Keeping Up With Kim
valley native has penned an original operetta, and plans to do lots more
Eau Claire native Kim Osberg is making national waves as an emerging composer with her own brand of classical contemporary music. The North High School graduate recently composed an entire 35-minute operetta, Thump, based on the classic Edgar Allan Poe short story “The Tell-Tale Heart.”
Osberg has always had a love for music; since middle school she has been playing piano, percussion, and harp. Locally, the young composer’s very first composition, Inspiring, won the Chippewa Valley Youth Symphony’s Young Composers Competition in 2009.
Since then, Osberg went on to attend Luther College in Decorah, Iowa, where she wrote the very first version of Thump for her senior thesis. Osberg was inspired to base her piece off the infamous Poe tale because of her personal history with the story.
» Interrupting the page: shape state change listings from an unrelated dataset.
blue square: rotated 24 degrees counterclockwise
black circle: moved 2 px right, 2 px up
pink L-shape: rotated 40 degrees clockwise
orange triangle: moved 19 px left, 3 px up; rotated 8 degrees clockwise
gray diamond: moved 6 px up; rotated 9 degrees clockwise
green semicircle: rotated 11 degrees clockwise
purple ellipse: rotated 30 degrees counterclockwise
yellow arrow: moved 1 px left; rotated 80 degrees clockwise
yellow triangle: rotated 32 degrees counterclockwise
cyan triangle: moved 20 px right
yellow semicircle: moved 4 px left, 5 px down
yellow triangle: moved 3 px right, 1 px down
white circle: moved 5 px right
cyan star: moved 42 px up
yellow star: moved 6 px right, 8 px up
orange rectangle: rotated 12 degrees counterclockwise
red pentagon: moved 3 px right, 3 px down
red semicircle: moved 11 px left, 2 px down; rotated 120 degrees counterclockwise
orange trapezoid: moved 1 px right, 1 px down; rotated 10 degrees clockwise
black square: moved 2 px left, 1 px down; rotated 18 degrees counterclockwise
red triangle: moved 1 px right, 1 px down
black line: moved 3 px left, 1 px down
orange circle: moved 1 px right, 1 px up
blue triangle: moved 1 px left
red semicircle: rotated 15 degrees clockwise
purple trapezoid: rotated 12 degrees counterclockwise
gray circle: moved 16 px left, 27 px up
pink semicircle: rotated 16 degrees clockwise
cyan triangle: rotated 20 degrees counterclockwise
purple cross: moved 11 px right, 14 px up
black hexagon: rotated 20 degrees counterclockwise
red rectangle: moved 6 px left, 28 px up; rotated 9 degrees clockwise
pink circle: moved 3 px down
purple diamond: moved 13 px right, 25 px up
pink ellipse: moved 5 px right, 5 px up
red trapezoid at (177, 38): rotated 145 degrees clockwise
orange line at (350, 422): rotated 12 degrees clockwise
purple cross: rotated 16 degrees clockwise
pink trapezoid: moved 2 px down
“Poe, and ‘The Tell-Tale Heart’ specifically, have always been in my life, since my mother would read from a collection of Poe’s works to my sister and I,” she said. “And with so many adaptations of the short story, it seemed odd there was no major musical rendition of the work.”
While Osberg wanted to use Poe’s words directly in her operetta, she also wanted to shed new light on the story. To do so, she split the narrator into three separate roles based on the different moods of Poe’s complex text – a violent voice, a regretful voice, and one that keeps oscillating between the two.
Osberg developed the whole libretto, wrote the music, and rehearsed and directed the opera all on her own. The first version of the piece was made only for voices and the piano. The production was a big hit at Luther College.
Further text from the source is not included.